Пожар продолжался с 2 часов дня до позднего вечера. Когда взрывы грома и молнии стали терять частоту и силу, а небо местами даже поголубело, я опять оказался на Садовой. Там было тихо и пусто. Из-за театра стали показываться редкие «возвращенцы». Это те, кто первые опамятовались, вспомнили, что бросили на произвол квартиру со всем имуществом, и теперь спешили спасти, что осталось. Да, кажется, в тот день все осталось нетронутым. Весь город потерял голову и бежал. Некому было грабить.

Дошел и я с какими-то старичками до Театральной площади. Остановился. С грустью посмотрел на угловой дом, в котором радостно провел зиму 1911/12 года. Вспомнил тогдашних наших любимцев актеров Сарнецкую, Субботина, Новикова. А теперь у входа скучающие пулеметы...

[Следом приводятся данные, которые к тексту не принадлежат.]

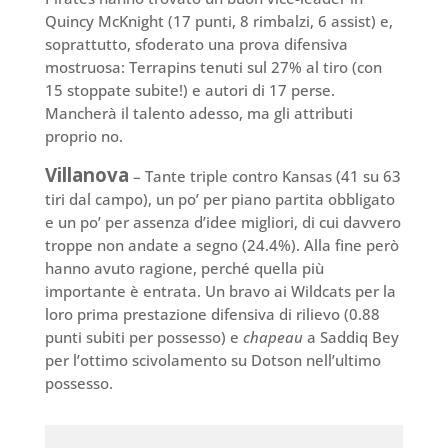
Quincy McKnight (17 punti, 8 rimbalzi, 6 assist) e,
soprattutto, sfoderato una prova difensiva
mostruosa: Terrapins tenuti sul 27% al tiro (con
15 stoppate subite!) e autori di 17 perse.
Mancherà il talento adesso, ma gli attributi
proprio no.
Villanova
– Tante triple contro Kansas (41 su 63
tiri dal campo), un po’ per piano partita obbligato
e un po’ per assenza d’idee migliori, di cui davvero
troppe non andate a segno (24.4%). Alla fine però
hanno avuto ragione, perché quella più
importante è entrata. Un bravo ai Wildcats per la
loro prima prestazione difensiva di rilievo (0.88
punti subiti per possesso) e
chapeau
a Saddiq Bey
per l’ottimo scivolamento su Dotson nell’ultimo
possesso.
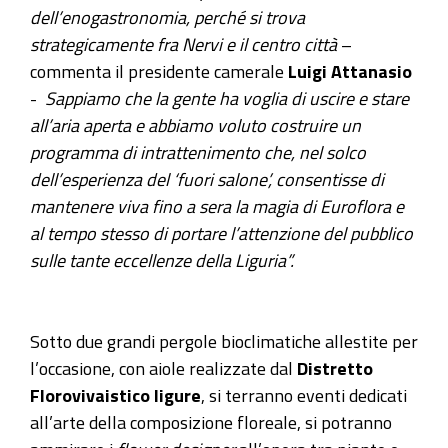
all’8
dell’enogastronomia, perché si trova
maggio
strategicamente fra Nervi e il centro città
–
2022
commenta il presidente camerale
Luigi Attanasio
-
-
Sappiamo che la gente ha voglia di uscire e stare
Le
all’aria aperta e abbiamo voluto costruire un
serate
programma di intrattenimento che, nel solco
dopo
dell’esperienza del ‘fuori salone’, consentisse di
Euroflora
mantenere viva fino a sera la magia di Euroflora e
all’Arena
al tempo stesso di portare l’attenzione del pubblico
Albaro
sulle tante eccellenze della Liguria”.
Village
2022-
04-
Sotto due grandi pergole bioclimatiche allestite per
23T19:30:00+02:00
l’occasione, con aiole realizzate dal
Distretto
Florovivaistico ligure
, si terranno eventi dedicati
2022-
all’arte della composizione floreale, si potranno
05-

Что ж стоять? И пошел... Куда? По знакомой дороге в Макушкин переулок. Там была наша 3-я батарея. Туда я явился в сентябре 1911 года скромным подпоручиком начинать офицерскую службу.

Пересек Пушкинскую. Поглядел на тот самый пузатый угловой дом штаба нашей дивизии. С каким благоговением проходил я возле этого темно-красного дома! Отсюда приказывали, поучали наши громовержцы, которые в первые же месяцы войны были развенчаны за неумение руководить. Но и развенчанные оставались богами. При них служить и умирать на поле брани было легко и почетно! А теперь? Не добили тебя немцы, добьют свои!

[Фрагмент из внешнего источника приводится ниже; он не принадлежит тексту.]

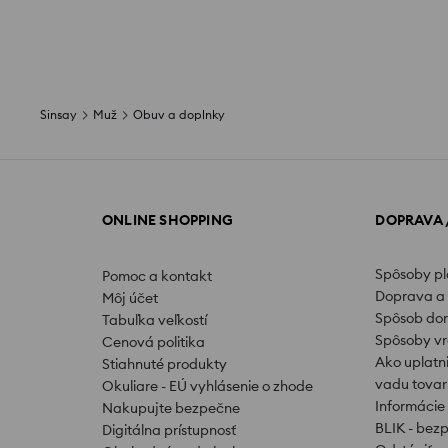
Sinsay
Muž
Obuv a doplnky
ONLINE SHOPPING
DOPRAVA 
Spôsoby p
Pomoc a kontakt
Doprava a 
Môj účet
Spôsob do
Tabuľka veľkostí
Spôsoby vr
Cenová politika
Ako uplatn
Stiahnuté produkty
vadu tovar
Okuliare - EÚ vyhlásenie o zhode
Informácie
Nakupujte bezpečne
BLIK - bez
Digitálna prístupnosť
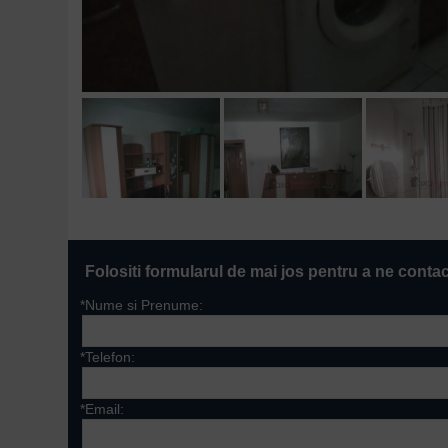
Folositi formularul de mai jos pentru a ne conta
*Nume si Prenume:
*Telefon:
*Email:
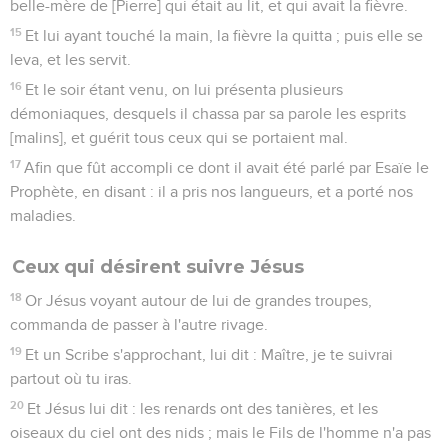
belle-mère de [Pierre] qui était au lit, et qui avait la fièvre.
15
Et lui ayant touché la main, la fièvre la quitta ; puis elle se
leva, et les servit.
16
Et le soir étant venu, on lui présenta plusieurs
démoniaques, desquels il chassa par sa parole les esprits
[malins], et guérit tous ceux qui se portaient mal.
17
Afin que fût accompli ce dont il avait été parlé par Esaïe le
Prophète, en disant : il a pris nos langueurs, et a porté nos
maladies.
Ceux qui désirent suivre Jésus
18
Or Jésus voyant autour de lui de grandes troupes,
commanda de passer à l'autre rivage.
19
Et un Scribe s'approchant, lui dit : Maître, je te suivrai
partout où tu iras.
20
Et Jésus lui dit : les renards ont des tanières, et les
oiseaux du ciel ont des nids ; mais le Fils de l'homme n'a pas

Вот и Макушкин переулок. Он короткий, в один квартал. На краю все тот же старый чужой дом. В нем хозяева жили. А рядом с ним, за сиренью, маленький дом с приветливым крылечком и коричневой дверью. Это батарейная канцелярия. С каким страхом и сердечным трепетом впервые вошел я в нее! А вышел счастливым и радостным. Дружески приняли меня господа офицеры. Командир батареи, с пушистыми, холеными усами, был приветлив и любезен, хотя и пытался выглядеть строгим; еще в Управлении бригады сказали мне, что он сухой службист, но доброжелателен.

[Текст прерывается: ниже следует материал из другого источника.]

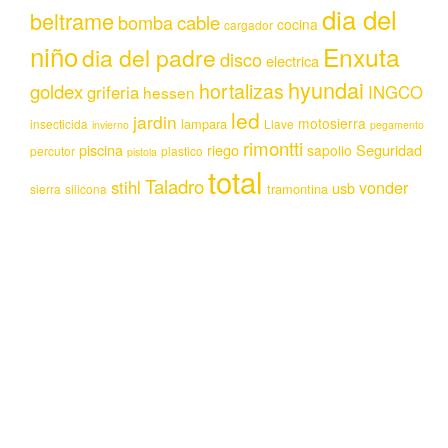
dia del
beltrame
bomba
cable
cocina
cargador
niño
Enxuta
dia del padre
disco
electrica
hyundai
hortalizas
goldex
griferia
INGCO
hessen
led
jardin
motosierra
lampara
insecticida
Llave
invierno
pegamento
rimontti
piscina
riego
Seguridad
sapolio
percutor
plastico
pistola
total
Taladro
stihl
vonder
usb
tramontina
sierra
silicona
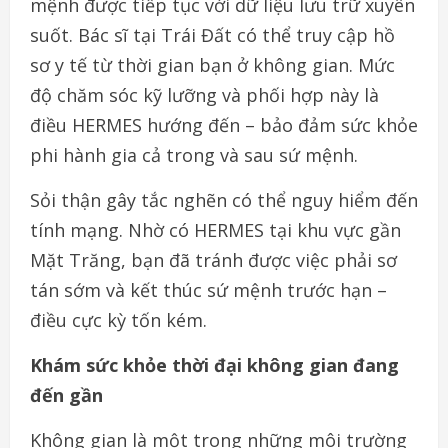
mệnh được tiếp tục với dữ liệu lưu trữ xuyên
suốt. Bác sĩ tại Trái Đất có thể truy cập hồ
sơ y tế từ thời gian bạn ở không gian. Mức
độ chăm sóc kỹ lưỡng và phối hợp này là
điều HERMES hướng đến – bảo đảm sức khỏe
phi hành gia cả trong và sau sứ mệnh.
Sỏi thận gây tắc nghẽn có thể nguy hiểm đến
tính mạng. Nhờ có HERMES tại khu vực gần
Mặt Trăng, bạn đã tránh được việc phải sơ
tán sớm và kết thúc sứ mệnh trước hạn –
điều cực kỳ tốn kém.
Khám sức khỏe thời đại không gian đang
đến gần
Không gian là một trong những môi trường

Дальше низкая двухэтажная казарма. У ворот толпятся, возятся, смеются лохматые, расшарпанные солдаты теперешней нерусской власти.

Скорым шагом ухожу отсюда, чтобы больше никогда не прийти!

Пожар заканчивался медленно. Взрывы то утихали, то опять бухали, но совсем уже не страшно. Над Парковым городком стояло густое облако дыма. Иногда ветер приносил его лохмы в город. Он ел глаза постепенно возвращавшимся жителям.

Часам к девяти все успокоилось. Над полем, где когда-то была наша ремонтная команда, стояло широкое зарево. В городе все еще пахло дымом. По улицам двигаться было опасно. Ходили какие-то пат-

 

- 102 -

рули в полуштатском, в полувоенном. Встречных останавливали, ослепляли фонариками, проверяли документы и непонравившихся уводили с собой.

А по городу уже ползли новые слухи: ночью от долгого нагрева взорвутся пороховые погреба и город взлетит на воздух. Как тут не пойти к соседу да не узнать, что слышно? А новости нехорошие: все пропадет, вдребезги разлетится!

Но ночь прошла спокойно. Пороховые погреба не взорвались. Пришло утро, наступил обычный день.

Поздним вечером я уехал в Москву.

Не знаю, каких «белобандитов» или «английских агентов» расстреляли большевики за ужасные взрывы в Калуге 14 мая 1918 года. Конечно, по этому делу прибывшими из Москвы чекистами производилось «самое тщательное расследование». И конечно, кого-то (все равно кого — лишь бы только убить и напугать других — «пускай знают!») расстреляли, но результатов следствия и фамилий «ликвидированных» я не знаю, так как 30 мая 1918 года в Москве я попал в засаду чекистов и очутился на Лубянке. С этого времени у меня всякая связь с Калугой, да и со всем миром (кроме тюремно-камерного), оборвалась.

Однако хочу отметить, что точно такие же взрывы, как в Калуге, в апреле-мае 1920 года я наблюдал в Москве из окон Бутырской тюрьмы *. В третий раз я наблюдал такие же взрывы в 20-х годах в Варшаве. Как говорили, взрывы были в Цитадели. А почти во всей Варшаве повылетали стекла. Через день-два было официально объявлено, что в складах взорвались старые снаряды. Катастрофа произошла от самовоспламенения взрывчатки (кажется, итальянского производства) вследствие небрежного хранения.

* См. часть 2, главу «Взрывы за Ходынкой».